Excavations of the collapsed facade of the royal palace of Ceibal, which was burned during the Classic Maya collapse.

Archaeologists have developed a highly-refined chronology for the two major Maya collapses using the largest set of radiocarbon dates ever obtained from a single site.

The circumstances behind the Preclassic (2nd century AD) and Classic Maya (9th century AD) collapses – two periods of widespread urban abandonment across Mesoamerica – have long been the subject of debate.

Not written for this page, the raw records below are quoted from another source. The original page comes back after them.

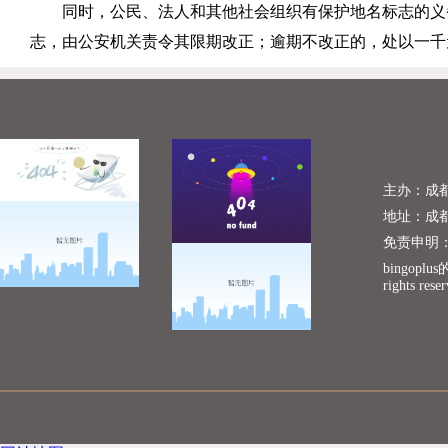
同时，公民、法人和其他社会组织有保护地名标志的义
志，由公安机关责令其限期改正；逾期不改正的，处以一千
主办：成
地址：成
免责申明
bingopl
rights rese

But now, a study led by Takeshi Inomata (University of Arizona) has consolidated an unprecedented 154 radiocarbon dates from Ceibal in Guatemala, placing them alongside contemporary archaeological evidence from over a decade of research at the site to identify patterns of Maya crisis.

In contrast to other theories arguing that the Maya collapses occurred gradually, Inomata and his colleagues suggest that both periods had similar, more rapid trajectories: waves of smaller instability tied to warfare and political strife followed by a major collapse – the abandonment of key centres – and then a period of brief recovery in some areas before another collapse.

The more precise chronology is an important step towards understanding Maya social breakdowns, and it offers a potential template for other large-scale ancient collapses elsewhere.

Archaeologists searching for evidence of crisis in Ceibal’s royal palace.